Bug 1740775

Summary: libcap-ng segfault after dlclose (httpd crash on reload with php-imap)
Product: Red Hat Enterprise Linux 8 Reporter: Steve Grubb <sgrubb>
Component: libcap-ngAssignee: Radovan Sroka <rsroka>
Status: CLOSED ERRATA QA Contact: Martin Zelený <mzeleny>
Severity: high Docs Contact:
Priority: high    
Version: 8.1CC: dapospis, mzeleny, omoris, pvrabec, rsroka, tjaros
Target Milestone: rcKeywords: EasyFix, Regression, Triaged
Target Release: 8.0   
Hardware: Unspecified   
OS: Unspecified   
Whiteboard:
Fixed In Version: Doc Type: If docs needed, set a value
Doc Text:
Story Points: ---
Clone Of: Environment:
Last Closed: 2020-04-28 16:47:07 UTC Type: Bug
Regression: --- Mount Type: ---
Documentation: --- CRM:
Verified Versions: Category: ---
oVirt Team: --- RHEL 7.3 requirements from Atomic Host:
Cloudforms Team: --- Target Upstream Version:
Embargoed:
Attachments:
Description Flags
Patch to fix issue none

Description Steve Grubb 2019-08-13 15:31:56 UTC
This bug was initially created as a copy of Bug #1680481

I am copying this bug because: 
RHEL 8 has the same issue.


Description of problem:
Ever since upgrade from Fedora 27 to 29 one box will have apache go into a segfault child-restart loop weekly when logrotate runs.  If I remove the php-imap rpm, the problem goes away.  From coredumps it appears something is causing random corruption in apache/modphp.
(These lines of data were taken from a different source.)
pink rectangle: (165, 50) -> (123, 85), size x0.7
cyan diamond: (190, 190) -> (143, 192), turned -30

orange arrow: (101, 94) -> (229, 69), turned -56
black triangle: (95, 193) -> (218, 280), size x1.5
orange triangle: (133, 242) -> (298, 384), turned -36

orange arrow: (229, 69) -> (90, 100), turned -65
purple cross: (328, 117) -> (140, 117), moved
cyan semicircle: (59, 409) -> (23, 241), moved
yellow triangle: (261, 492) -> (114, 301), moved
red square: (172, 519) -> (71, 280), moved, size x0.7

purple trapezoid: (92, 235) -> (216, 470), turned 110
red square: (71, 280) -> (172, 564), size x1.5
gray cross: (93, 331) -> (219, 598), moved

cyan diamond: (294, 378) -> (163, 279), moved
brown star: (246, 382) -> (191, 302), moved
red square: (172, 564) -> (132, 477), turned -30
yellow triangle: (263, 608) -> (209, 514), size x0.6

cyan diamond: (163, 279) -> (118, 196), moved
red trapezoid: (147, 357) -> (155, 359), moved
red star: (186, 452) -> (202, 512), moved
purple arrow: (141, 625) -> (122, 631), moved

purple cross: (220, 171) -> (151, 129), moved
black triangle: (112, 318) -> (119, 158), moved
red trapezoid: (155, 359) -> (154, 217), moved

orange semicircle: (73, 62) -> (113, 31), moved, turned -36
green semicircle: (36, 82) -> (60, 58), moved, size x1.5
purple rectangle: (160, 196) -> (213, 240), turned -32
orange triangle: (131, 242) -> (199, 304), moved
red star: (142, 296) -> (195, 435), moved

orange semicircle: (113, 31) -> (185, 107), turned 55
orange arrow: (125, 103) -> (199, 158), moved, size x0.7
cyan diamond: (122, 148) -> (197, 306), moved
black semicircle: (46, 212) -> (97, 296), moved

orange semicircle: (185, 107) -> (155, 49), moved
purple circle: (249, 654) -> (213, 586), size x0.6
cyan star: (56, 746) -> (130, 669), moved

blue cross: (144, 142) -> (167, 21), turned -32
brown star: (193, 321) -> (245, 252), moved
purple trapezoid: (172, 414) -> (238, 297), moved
Bug only happens on reload, never restart of apache using systemd.  Apache seems 100% stable otherwise as long as reload is never issued.

The segfaults start immediately after the reload, no hit on the website is required (I blocked all access to 80/443 and bug still occurs).  It segfaults whether apache has been running a while (hours/days) or if I just restarted apache cleanly and no hits have occurred yet.
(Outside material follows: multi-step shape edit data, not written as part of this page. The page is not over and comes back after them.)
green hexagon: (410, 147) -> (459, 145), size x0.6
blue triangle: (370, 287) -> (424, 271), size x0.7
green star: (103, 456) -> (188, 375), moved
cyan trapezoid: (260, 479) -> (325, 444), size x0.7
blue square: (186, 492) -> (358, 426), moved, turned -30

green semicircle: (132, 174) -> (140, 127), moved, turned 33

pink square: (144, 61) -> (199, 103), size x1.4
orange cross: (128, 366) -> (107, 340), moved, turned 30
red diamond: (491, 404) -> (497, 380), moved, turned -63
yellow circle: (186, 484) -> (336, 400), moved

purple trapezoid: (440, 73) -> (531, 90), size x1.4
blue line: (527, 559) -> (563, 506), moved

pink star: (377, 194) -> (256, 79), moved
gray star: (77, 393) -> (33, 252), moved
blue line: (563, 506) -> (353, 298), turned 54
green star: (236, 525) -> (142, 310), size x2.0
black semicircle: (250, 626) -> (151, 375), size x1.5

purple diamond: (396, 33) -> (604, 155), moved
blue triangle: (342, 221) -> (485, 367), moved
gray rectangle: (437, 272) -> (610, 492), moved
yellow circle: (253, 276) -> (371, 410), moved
I think the php-imap might be a red herring.  It seems require to trigger the bug, but we're not using it at all from what I can tell.  And it seems fine on another box.

I have run tons of verifies, reinstalls, etc of relevant rpms, doesn't help, things look normal otherwise.  Box has ECC and is Ryzen-based but the bug occurred on an identical (decommissioned) box when it was i686-based.  It was F29 that started the bug.
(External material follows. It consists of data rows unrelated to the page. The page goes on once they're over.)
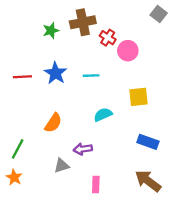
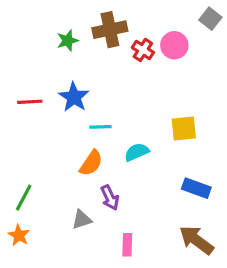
pink circle: (128, 51) -> (174, 45), moved
cyan line: (91, 76) -> (101, 127), moved
orange semicircle: (53, 123) -> (91, 163), moved
purple arrow: (83, 149) -> (110, 198), turned -108

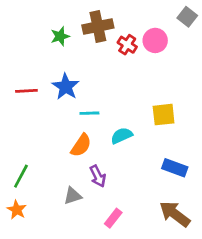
pink rectangle: (127, 245) -> (113, 218), turned 36

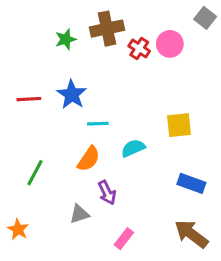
green line: (21, 176) -> (35, 173), moved

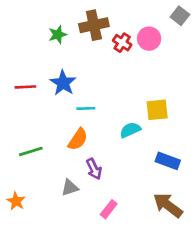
cyan semicircle: (133, 148) -> (130, 130), moved
green line: (35, 173) -> (31, 151), turned 45

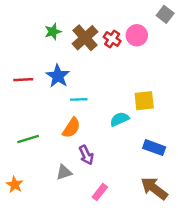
brown cross: (94, 25) -> (85, 38), moved, turned -30

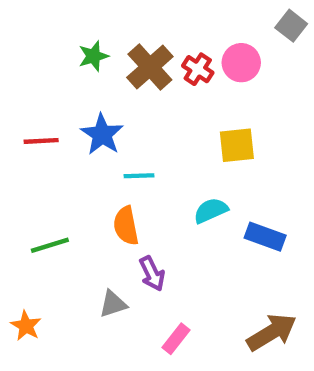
yellow square: (144, 101) -> (237, 145), moved
orange semicircle: (71, 128) -> (126, 226), turned 135
blue rectangle: (154, 148) -> (265, 237), moved
brown arrow: (154, 188) -> (272, 332), turned 112

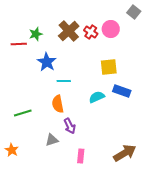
green star: (93, 56) -> (36, 34), moved
red line: (41, 141) -> (19, 44), moved
blue rectangle: (265, 237) -> (122, 91), moved
pink rectangle: (176, 339) -> (81, 156), turned -32

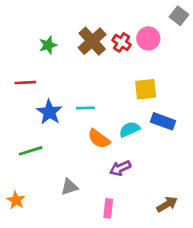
red line: (19, 44) -> (25, 83), moved
blue star: (47, 62) -> (49, 112), moved
orange semicircle: (58, 104) -> (99, 139), moved, turned -42
purple arrow: (70, 126) -> (120, 168), moved, turned 91
brown arrow: (125, 153) -> (167, 204), size x0.7

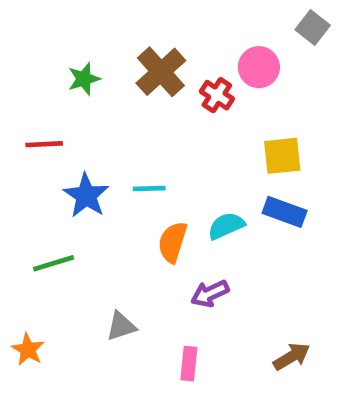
red cross: (122, 42) -> (217, 95), moved
yellow square: (146, 89) -> (282, 156), moved
orange semicircle: (99, 139) -> (173, 242), turned 70

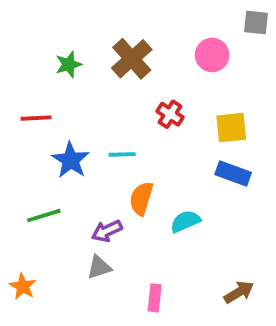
gray square: (313, 27) -> (256, 22), turned -32
red cross: (217, 95) -> (170, 114), moved
cyan semicircle: (226, 226) -> (185, 221), moved
purple arrow: (210, 294) -> (107, 231), moved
rpm -V `rpm -qa | grep -iP 'php|httpd|mod_'`
looks normal.


Version-Release number of selected component (if applicable):
php-7.2.15-1.fc29.x86_64
php-imap-7.2.15-1.fc29.x86_64
httpd-2.4.38-2.fc29.x86_64
* we are not using any php/httpd related rpms or modules from any other source than fedora repos


How reproducible:
On demand on this one box when php-imap is installed, I can generate coredumps at will.  I tried creating a similar (not identical) config on another box andI cannot reproduce this on another box yet.  I'm trying to figure out what is different.


Steps to Reproduce:
1. Install typical complement of php rpms, have apache in modphp mode
2. systemctl reload httpd.service

Actual results:
[Mon Feb 25 00:27:15.934157 2019] [mpm_prefork:notice] [pid 21721] AH00163: Apache/2.4.38 (Fedora) OpenSSL/1.1.1a PHP/7.2.15 mod_perl/2.0.10 Perl/v5.28.1 configured -- resuming normal operations
[Mon Feb 25 00:27:15.934173 2019] [core:notice] [pid 21721] AH00094: Command line: '/usr/sbin/httpd -D FOREGROUND'
[Mon Feb 25 00:27:16.938676 2019] [core:notice] [pid 21721] AH00051: child pid 21771 exit signal Segmentation fault (11), possible coredump in /etc/httpd
[Mon Feb 25 00:27:16.938760 2019] [core:notice] [pid 21721] AH00051: child pid 21773 exit signal Segmentation fault (11), possible coredump in /etc/httpd
[Mon Feb 25 00:27:16.938803 2019] [core:notice] [pid 21721] AH00051: child pid 21775 exit signal Segmentation fault (11), possible coredump in /etc/httpd
[Mon Feb 25 00:27:16.938845 2019] [core:notice] [pid 21721] AH00051: child pid 21777 exit signal Segmentation fault (11), possible coredump in /etc/httpd
[Mon Feb 25 00:27:16.938887 2019] [core:notice] [pid 21721] AH00051: child pid 21779 exit signal Segmentation fault (11), possible coredump in /etc/httpd
... many coredumps a second until parent is killed
... web server does not respond to requests during this time

Expected results:
normal operation, no coredumps, respond to requests


Additional info:
I removed rpms one by one until the problem disappeared and it was php-imap that I stumbled upon.  Removing it and things work bug free.  Install it and bug happens every time.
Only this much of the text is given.